XSLT 1.0: Regular expression string tokenization, and Xalan-J

Some time ago, XSLT folks were debating on xsl-list (ref, http://www.biglist.com/lists/lists.mulberrytech.com/xsl-list/archives/200910/msg00365.html) about how to implement string tokenizer functionality in XSLT. XPath 2.0 (and therefore, XSLT 2.0) has a built in function for this need (ref, fn:tokenize). XPath 2.0 string tokenizer method, 'fn:tokenize' takes a string and a tokenizing regular expression pattern as arguments.
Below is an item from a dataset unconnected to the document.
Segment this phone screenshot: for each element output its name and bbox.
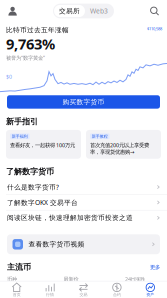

This is something, which cannot be done natively in XSLT 1.0. To do this, with XSLT 1.0 we need to write a recursive tokenizing "named XSLT template". But a "named XSLT template" using XSLT 1.0, for string tokenization has limitation, that it cannot accept natively an arbitrary regular expression, as a tokenizing delimiter.

I got motivated enough, to write a Java extension mechanism for regular expression based, string tokenization facility for XSLT 1.0 stylesheets, using the Xalan-J XSLT 1.0 engine.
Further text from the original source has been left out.